J’ai pas la forme en ce moment, de nouvelles dispute avec mon copain et toujours les même soucis. Je suis super malade en ce moment, je suis donc allé voir mon médecin traitant qui ma donné un nouveau traitement anti-dépresseur.
IXEL
Le milnacipran agit en bloquant la recapture de la sérotonine-noradrénaline avec un ratio de 3:1, augmentant ainsi la concentration synaptique de ces neurotransmetteurs. Avec une biodisponibilité de 85%, le milnacipran atteint une concentration plasmatique maximale deux heures après la prise orale. Il a une demie vie de huit heures et est éliminé par voie urinaire (90%). Cette demie vie peut donc être augmentée par des maladies rénales, il conviendra donc d’administrer des doses plus faibles aux patients en étant atteints.
Le milnacipran est utilisé pour traiter :
- La dépression modérée à sévère ;
- Certaines douleurs chroniques (hors AMM).
La dose recommandée pour la dépression est de 50mg, deux fois par jour. Le milnacipran est disponible sous le nom d’ Ixel en géllules de 25mg et de 50mg. Le traitement doit être poursuivit pendant plusieurs mois après la fin du trouble dépressif pour éviter les rechutes.
Les effets secondaires peuvent apparaitre chez certains patients comme des démangeaisons, nausées, vertiges, anxiété, sueurs, frissons, dysurie. Le milnacipran ne semble pas avoir d’effets négatifs sur les fonctions sexuelles.

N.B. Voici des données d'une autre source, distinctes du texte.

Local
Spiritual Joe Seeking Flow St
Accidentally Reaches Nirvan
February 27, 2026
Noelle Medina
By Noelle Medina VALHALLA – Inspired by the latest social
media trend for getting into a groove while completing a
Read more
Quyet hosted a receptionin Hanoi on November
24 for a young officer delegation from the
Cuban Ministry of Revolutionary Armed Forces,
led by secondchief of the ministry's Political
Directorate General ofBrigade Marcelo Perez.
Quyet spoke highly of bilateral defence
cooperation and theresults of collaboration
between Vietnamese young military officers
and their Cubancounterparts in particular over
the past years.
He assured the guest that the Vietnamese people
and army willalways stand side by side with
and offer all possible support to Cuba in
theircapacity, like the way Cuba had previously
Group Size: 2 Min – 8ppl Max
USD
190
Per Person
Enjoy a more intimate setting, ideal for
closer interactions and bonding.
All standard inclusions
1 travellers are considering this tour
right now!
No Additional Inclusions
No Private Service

Le syndrome sérotoninergique bien que rare est décrit avec la prise d’inhibiteur de la recapture de la sérotonine.
Effets indésirables
- Les effets indésirables observés durant le traitement par le milnacipran sont surtout notés durant la première voire les deux premières semaines du traitement et s’estompent par la suite, parallèlement à l’amélioration de l’épisode dépressif.

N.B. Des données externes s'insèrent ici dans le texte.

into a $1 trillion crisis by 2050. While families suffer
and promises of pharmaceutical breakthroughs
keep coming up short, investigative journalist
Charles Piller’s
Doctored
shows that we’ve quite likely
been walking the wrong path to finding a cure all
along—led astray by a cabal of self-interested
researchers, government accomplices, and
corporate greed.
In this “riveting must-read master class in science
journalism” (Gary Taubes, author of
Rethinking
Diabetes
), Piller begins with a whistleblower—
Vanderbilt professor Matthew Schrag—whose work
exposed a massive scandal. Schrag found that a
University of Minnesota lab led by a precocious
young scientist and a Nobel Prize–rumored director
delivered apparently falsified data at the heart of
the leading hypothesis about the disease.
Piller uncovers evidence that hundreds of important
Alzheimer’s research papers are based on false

- Ils sont généralement bénins et ne conduisent que rarement à l’arrêt du traitement.
- Les événements indésirables les plus communément rapportés en monothérapie ou lors d’associations avec d’autres psychotropes lors des essais cliniques et survenant moins souvent chez les patients traités par placebo sont : vertiges, hypersudation, anxiété, bouffées de chaleur et dysurie.
- Les événements indésirables moins communément rapportés sont : nausées, vomissements, sécheresse buccale, constipation, tremblements, palpitations, agitation, céphalée, urticaire, éruptions cutanées (rash) parfois maculopapuleuses, érythémateuses, prurit.

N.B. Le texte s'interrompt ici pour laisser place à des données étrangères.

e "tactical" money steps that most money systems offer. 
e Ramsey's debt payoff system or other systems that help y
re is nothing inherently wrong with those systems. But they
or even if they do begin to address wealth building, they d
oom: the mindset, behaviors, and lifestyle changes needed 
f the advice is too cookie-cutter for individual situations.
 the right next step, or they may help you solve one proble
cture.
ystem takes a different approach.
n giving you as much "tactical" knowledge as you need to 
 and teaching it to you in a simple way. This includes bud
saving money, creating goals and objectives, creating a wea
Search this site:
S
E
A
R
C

- Il convient de noter que chez les patients présentant des antécédents cardiovasculaires ou recevant simultanément un traitement à visée cardiaque, l’incidence des effets indésirables de nature cardiovasculaire peut être augmentée (par exemple, hypertension, hypotension, hypotension orthostatique, tachycardie et palpitations).
- Rarement, peuvent être observés :
. un syndrome sérotoninergique en association avec d’autres produits (voir rubrique interactions : agitation, confusion, hypomanie, éventuellement coma ; myoclonies, tremblements, hyperréflexie, rigidité, hyperactivité ; hypo- ou hypertension, tachycardie, frissons, hyperthermie, sueurs ; diarrhée) ;
. une rétention urinaire (voir rubrique mises en garde et précautions d’emploi) ;
. des convulsions, en particulier chez les patients ayant des antécédents d’épilepsie (voir rubrique mises en garde et précautions d’emploi) ;
. des douleurs testiculaires, troubles de l’éjaculation ;
. une élévation modérée des transaminases, réversible à l’arrêt du traitement. Des cas d’hépatites cytolytiques ont également été rapportés avec le milnacipran depuis sa commercialisation.
- Exceptionnellement peuvent être observés :
. une hyponatrémie (voir rubrique mises en garde et précautions d’emploi) ;
. des ecchymoses et autres saignements cutanéomuqueux (voir rubrique mises en garde et précautions d’emploi).
- Des cas d’idées et de comportements suicidaires ont été rapportés durant le traitement par milnacipran ou peu après son arrêt (voir rubrique mises en garde et précautions d’emploi).
- Par ailleurs, certains effets indésirables sont liés à la nature même de la maladie dépressive :
. levée de l’inhibition psychomotrice, avec risque suicidaire ;
. inversion de l’humeur avec apparition d’épisodes maniaques ;
. réactivation d’un délire chez les sujets psychotiques ;
. manifestations paroxystiques d’angoisse (pour les antidépresseurs psychostimulants).